I Am Not Ashamed of the Gospel: Part FourWednesday, October 26, 2005
The rejection of the gospel was not usually a simple rejection. It was usually accompanied with great persecution and suffering. It is as if the hearers hated the message with a passion such that they wanted to stomp it out and utterly destroy it. This was especially the case with the Jews, since the Messiah he preached was Jewish.
The mindset of worldly wisdom and power which so dominated the culture and was so engrained on people’s minds compelled them to feel that they must destroy the preacher and his gospel message. Paul knew that everywhere he went in the world, and especially the capital of the world at that time (Rome), he would receive every kind of worldly response to his preaching which ranged from strange looks on people’s faces to actually being imprisoned and executed, and everything imaginable in between. As the record shows, he did in fact experience all of this, for from the moment he met Christ on the road to Damascus, he was hated, pursued, persecuted, and eventually executed. 2 Corinthians 11 bears this out, and I have pointed your attention to this passage on several other occasions.
So as he alerts the believers in Rome of his eagerness to preach the gospel there, he tells them that he knows he will be received this way but that none of this mattered. He was not ashamed of this message. He needed to utter this disclaimer because he gloried in the gospel of Jesus Christ. Listen to the words of one scholar, who writes,
“The gospel of a crucified carpenter in the streets of Imperial Rome – is not the idea so incongruous as to make one ashamed at the prospect? No, he is not ashamed, for the gospel is a divine POWER…” (Morris, Romans, p. 66, fn. 158).
William Barclay commented,
“Paul had been imprisoned in Philippi, chased out of Thessalonica, smuggled out of Beroea, laughed at in Athens. He had preached in Corinth where his message was foolishness to the Greeks and a stumbling-block to the Jews, and out of that background Paul declared that he was proud of the gospel” (ibid).

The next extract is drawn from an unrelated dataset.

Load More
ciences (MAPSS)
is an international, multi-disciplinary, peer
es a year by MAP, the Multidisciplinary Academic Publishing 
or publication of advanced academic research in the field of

It is his description of Paul being “proud of the gospel” that is an accurately biblical antonym for the actual word Paul used in Romans 1:16. Paul is not ashamed of the gospel, but rather he is proud of it.
The present indicative usage of the verb “ashamed” here means that Paul would forever and always be unashamed of the gospel. The gospel message had provided him with eternal joy and satisfaction and happiness in the person of Jesus Christ. Remember, it was for this reason that he felt obligated and indebted to preach about Him to all mankind. But everywhere he went, he was met with suffering and persecution. Yet this would not stop him. He would continue to live unashamed of that gospel no matter what people may do to him. He loved Christ. He loved all men. And that love was demonstrated throughout his life by giving them what they so desperately needed – the person of Jesus Christ – even despite their hatred of both he and His Christ.